[Saved entries]
<<<<
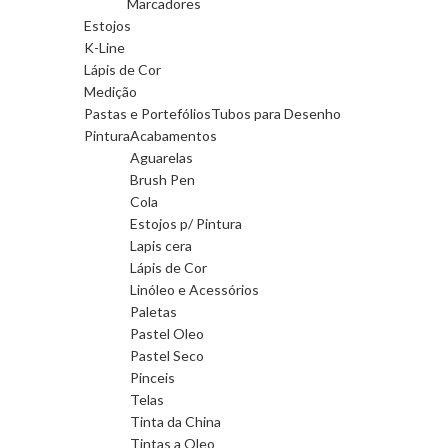
Marcadores
Estojos
K-Line
Lápis de Cor
Medição
Pastas e Portefólios
Tubos para Desenho
Pintura
Acabamentos
Aguarelas
Brush Pen
Cola
Estojos p/ Pintura
Lapis cera
Lápis de Cor
Linóleo e Acessórios
Paletas
Pastel Oleo
Pastel Seco
Pinceis
Telas
Tinta da China
Tintas a Oleo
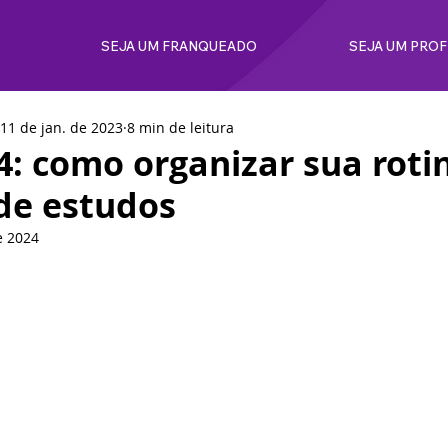
SEJA UM FRANQUEADO
SEJA UM PRO
11 de jan. de 2023
8 min de leitura
: como organizar sua roti
 de estudos
e 2024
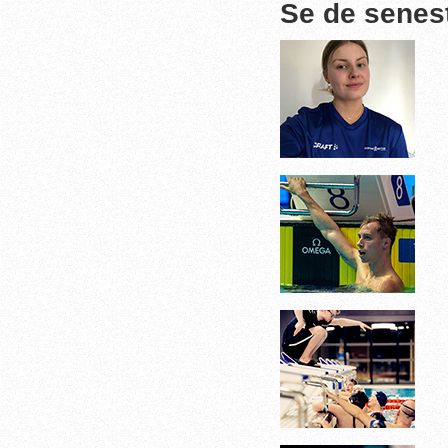
Se de senes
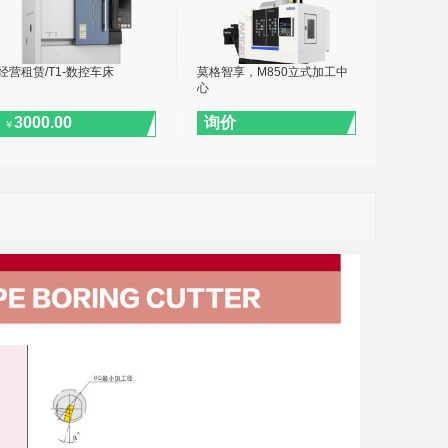
经营租赁/T1-数控车床
莫格智享，M850立式加工中
心
3000.00
询价
￥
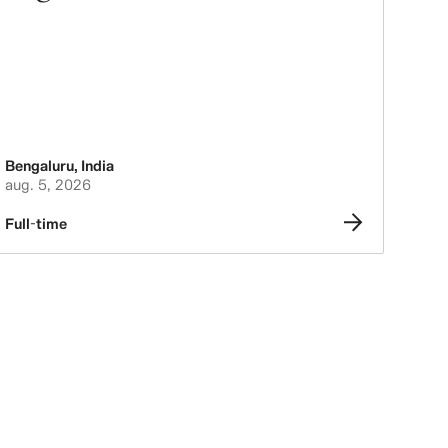
Bengaluru
,
India
aug. 5, 2026
Full-time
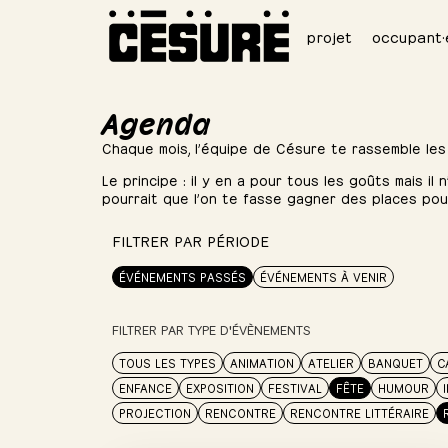
projet
occupant·
Agenda
Chaque mois, l’équipe de Césure te rassemble les
Le principe : il y en a pour tous les goûts mais il
pourrait que l’on te fasse gagner des places po
FILTRER PAR PÉRIODE
ÉVÉNEMENTS PASSÉS
ÉVÉNEMENTS À VENIR
FILTRER PAR TYPE D'ÉVÈNEMENTS
TOUS LES TYPES
ANIMATION
ATELIER
BANQUET
C
ENFANCE
EXPOSITION
FESTIVAL
FÊTE
HUMOUR
PROJECTION
RENCONTRE
RENCONTRE LITTÉRAIRE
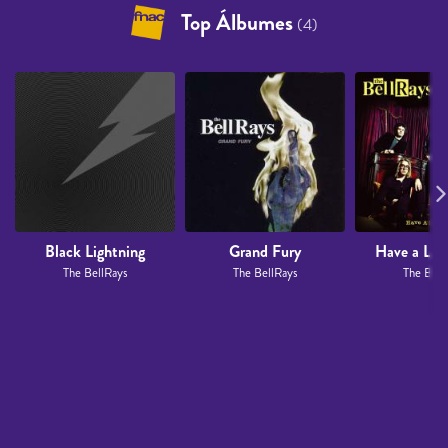
Top Álbumes
(4)
Black Lightning
Grand Fury
Have a Litt
The BellRays
The BellRays
The Bell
>>>>
_Work to complete_
Each line with the word "ÉVÉNEMENTS" in the records above belongs in the result; copy all of them.

_Result of the task_
ÉVÉNEMENTS PASSÉS
ÉVÉNEMENTS À VENIR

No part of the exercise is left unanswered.